I have a nested JSON with a dictionary data structure, like this:
for k,v in d.items():
print(f'{k} = {v}')
First two keys:
obj1 = {'color': 'red', 'size': 'large', 'description': 'a large red ball'}
obj2 = {'color': 'blue', 'size': 'small', 'description': 'a small blue ball'}
Side question: is this actually a nested json? Each key (obj1, obj2) has a set of keys, so I think so but I'm not sure.
I then have a dataframe like this:
df
key id_num source
obj1 143 loc1
obj2 139 loc1
I want to map only 'size' and 'description' from my json dictionary to this dataframe, by key. And I want to do that efficiently and readably. I also want it to be robust to the presence of the key, so that if a key doesn't exist in the JSON dict, it just prints "NA" or something.
Things I've tried that got me closest (I tried to map one column at a time, and both at same time):
df['description'] = df['key'].map(d['description'])
df['description'] = df['key'].map(lambda x: d[x]['description'])
df2 = df.join(pd.DataFrame.from_dict(d, orient='index', columns=['size','description']), on='key')

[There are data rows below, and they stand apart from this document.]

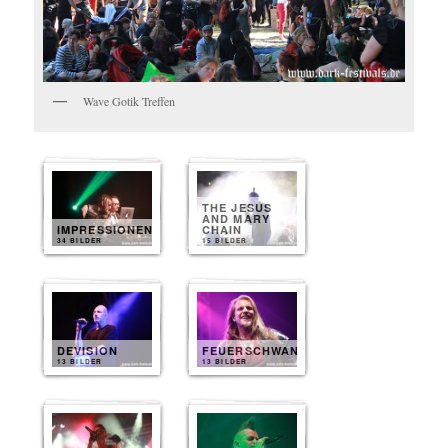
Wave Gotik Treffen
THE JESUS
AND MARY
IMPRESSIONEN
CHAIN
34 BILDER
15 BILDER
DEVISION
FEUERSCHWANZ
13 BILDER
13 BILDER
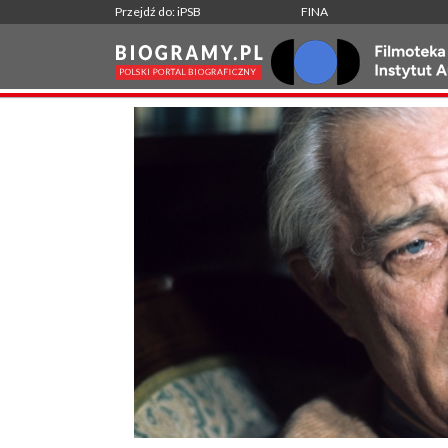
Przejdź do: iPSB
FINA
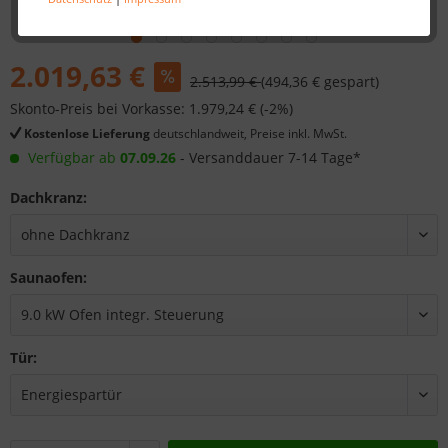
2.019,63 €
2.513,99 €
(494,36 € gespart)
Skonto-Preis bei Vorkasse: 1.979,24 € (-2%)
Kostenlose Lieferung
deutschlandweit, Preise inkl. MwSt.
Verfügbar ab
07.09.26
- Versanddauer 7-14 Tage*
Dachkranz:
Saunaofen:
Tür:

The first one - it's obvious why this doesn't work. It prints KeyError: 'description', as expected. The second one I think would work, but there is a key in my dataframe that doesn't exist in my JSON dict. It prints KeyError: 'obj42' (an object in my df but not in d). The third one works, but requires creating a new dataframe which I'd like to avoid.
How can I make Solution #2 robust to missing keys? Also, is there a way to assign both columns at the same time without creating a new df? I found a way to assign all values in the dict here, but that's not what I want. I only want a couple.
There's always a possibility that my search keywords were not quite right, so if a post exists that answers my question please do let me know and I can delete this one.